(Extracted records)
···

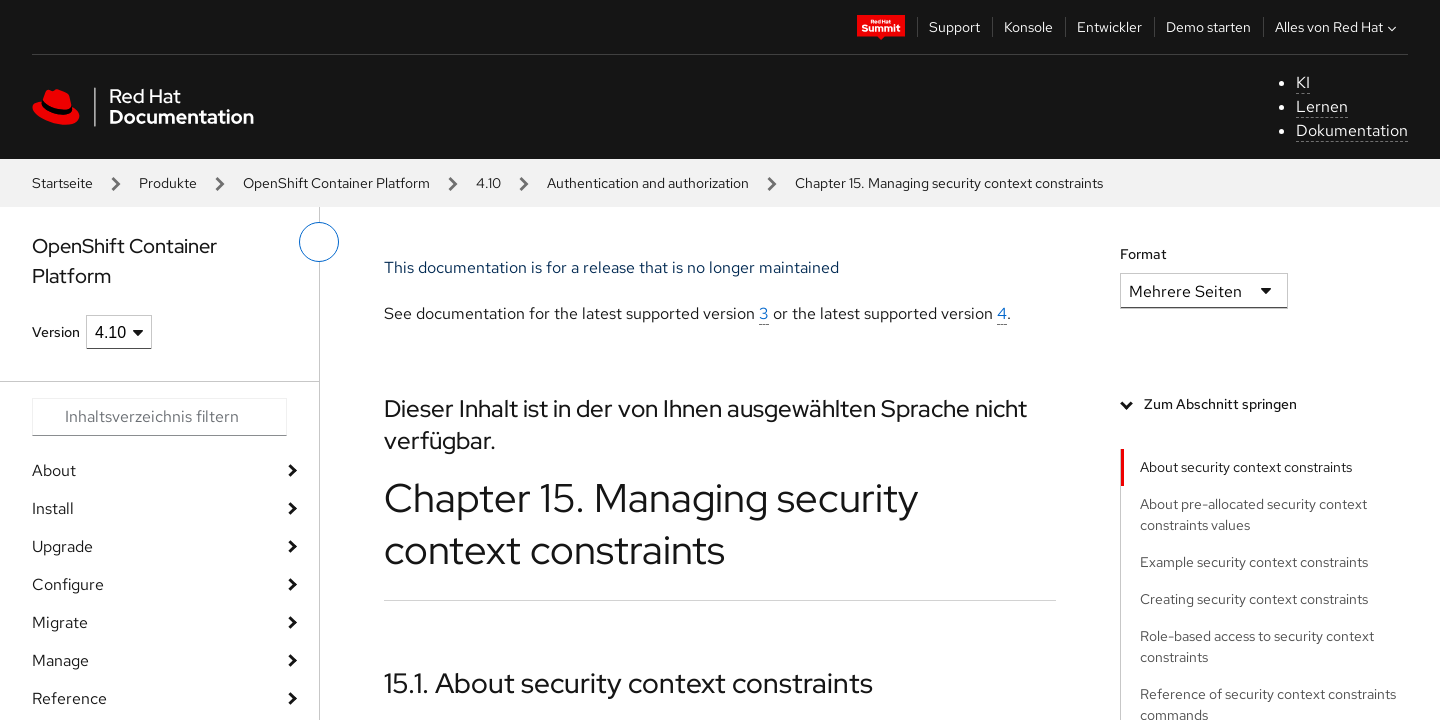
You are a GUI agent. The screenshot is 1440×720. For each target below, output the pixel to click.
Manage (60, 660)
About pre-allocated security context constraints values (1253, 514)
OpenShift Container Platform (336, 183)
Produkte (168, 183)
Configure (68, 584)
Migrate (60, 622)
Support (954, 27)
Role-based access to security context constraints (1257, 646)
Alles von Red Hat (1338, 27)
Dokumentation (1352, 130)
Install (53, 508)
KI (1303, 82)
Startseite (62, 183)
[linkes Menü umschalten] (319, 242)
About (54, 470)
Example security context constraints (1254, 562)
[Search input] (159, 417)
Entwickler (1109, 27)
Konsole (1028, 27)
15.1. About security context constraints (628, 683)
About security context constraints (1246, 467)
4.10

···

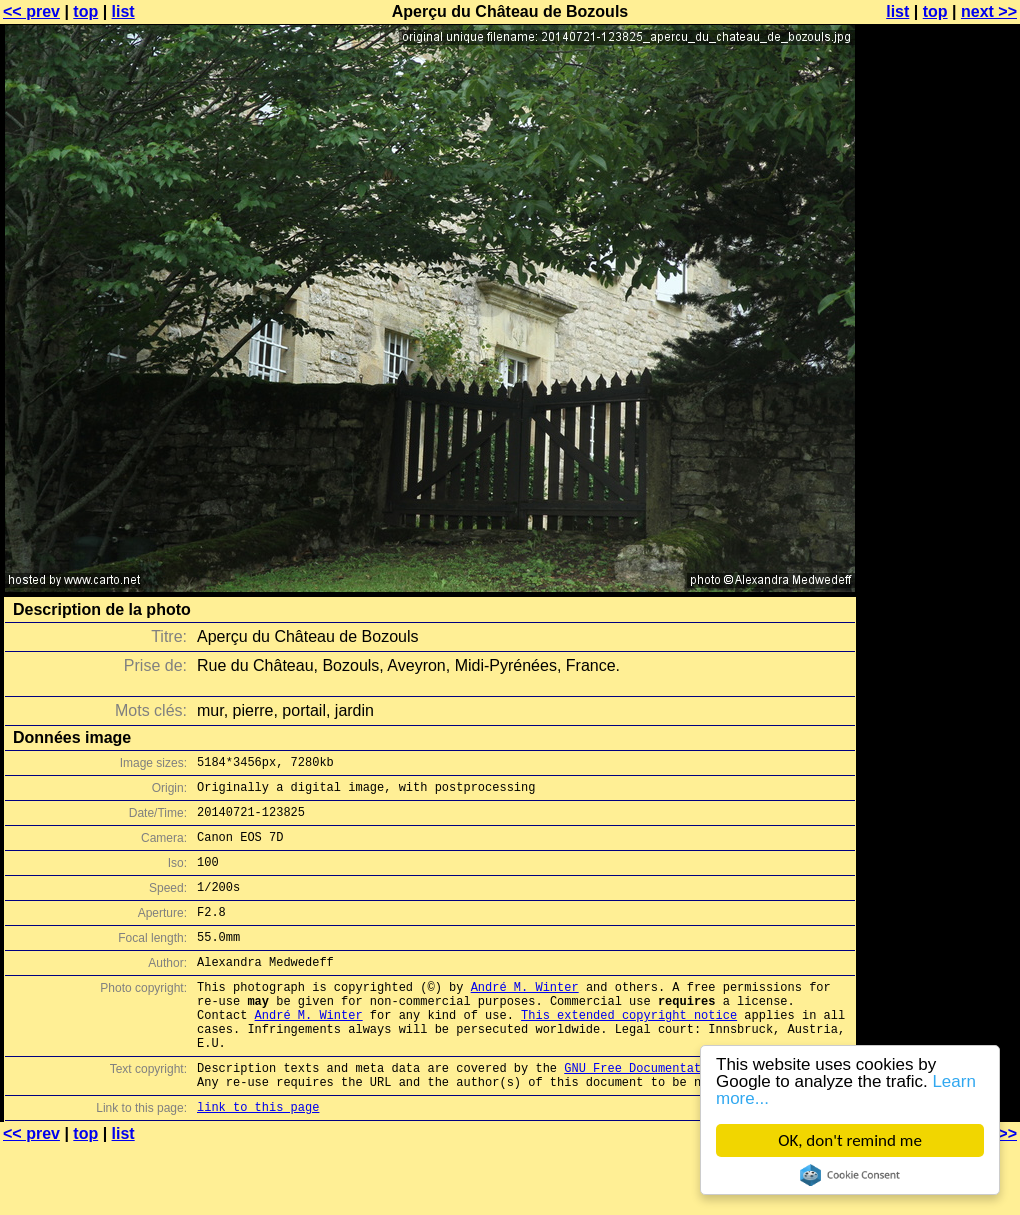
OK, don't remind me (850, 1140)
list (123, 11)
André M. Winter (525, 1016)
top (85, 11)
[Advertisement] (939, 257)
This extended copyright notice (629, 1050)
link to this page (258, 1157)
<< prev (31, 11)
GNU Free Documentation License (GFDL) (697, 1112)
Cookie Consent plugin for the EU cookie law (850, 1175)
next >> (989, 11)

···

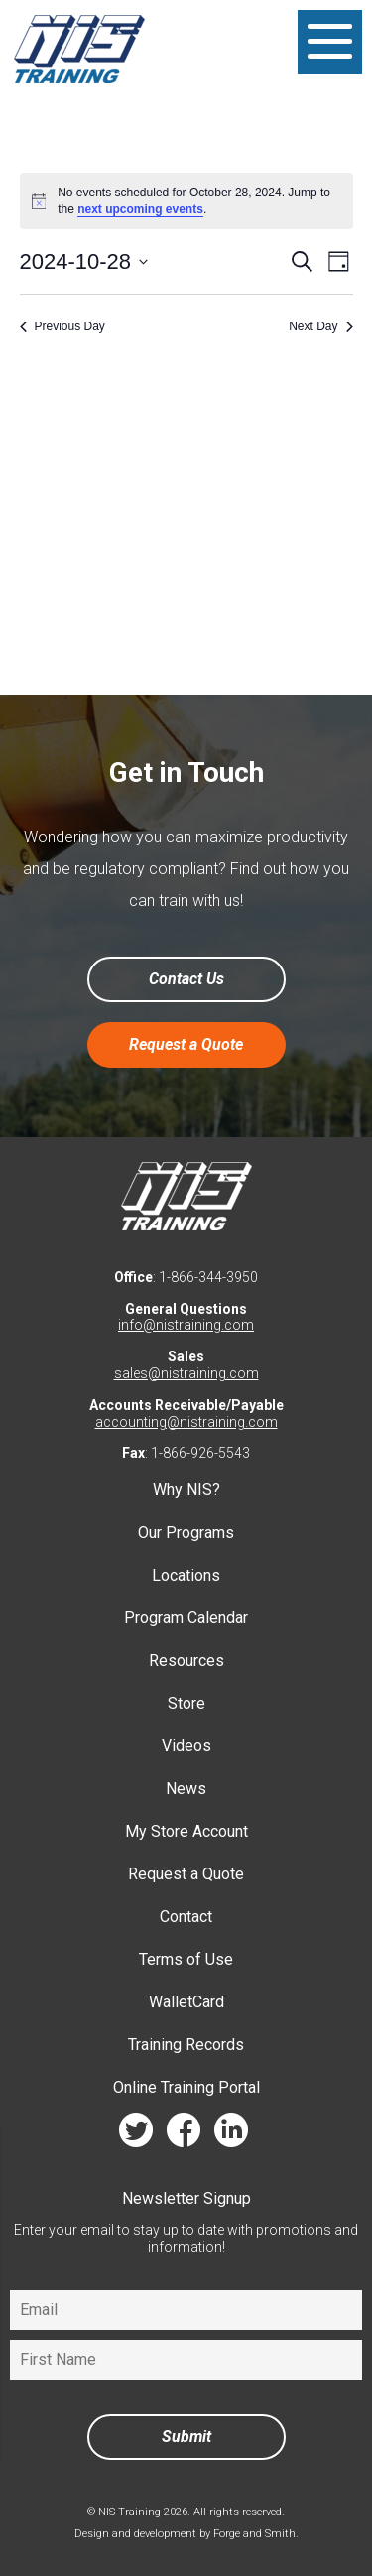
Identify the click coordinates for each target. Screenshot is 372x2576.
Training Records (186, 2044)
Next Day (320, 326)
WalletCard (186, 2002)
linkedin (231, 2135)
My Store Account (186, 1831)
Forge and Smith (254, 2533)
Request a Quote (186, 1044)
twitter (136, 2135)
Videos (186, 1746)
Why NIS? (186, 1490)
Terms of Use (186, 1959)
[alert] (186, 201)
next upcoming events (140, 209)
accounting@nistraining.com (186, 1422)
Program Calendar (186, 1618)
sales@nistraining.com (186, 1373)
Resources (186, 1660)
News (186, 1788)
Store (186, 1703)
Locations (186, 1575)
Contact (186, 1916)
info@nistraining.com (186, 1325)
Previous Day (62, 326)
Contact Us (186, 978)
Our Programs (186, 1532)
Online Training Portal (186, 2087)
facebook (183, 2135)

···

• [Task]: Of the entries listed above, reproduce only the lines starting at the line containing "Support (954, 27)" and ending at the line containing "Entwickler (1109, 27)". Include both, exactly as they stand.

• [Exercise solution]:
Support (954, 27)
Role-based access to security context constraints (1257, 646)
Alles von Red Hat (1338, 27)
Dokumentation (1352, 130)
Install (53, 508)
KI (1303, 82)
Startseite (62, 183)
[linkes Menü umschalten] (319, 242)
About (54, 470)
Example security context constraints (1254, 562)
[Search input] (159, 417)
Entwickler (1109, 27)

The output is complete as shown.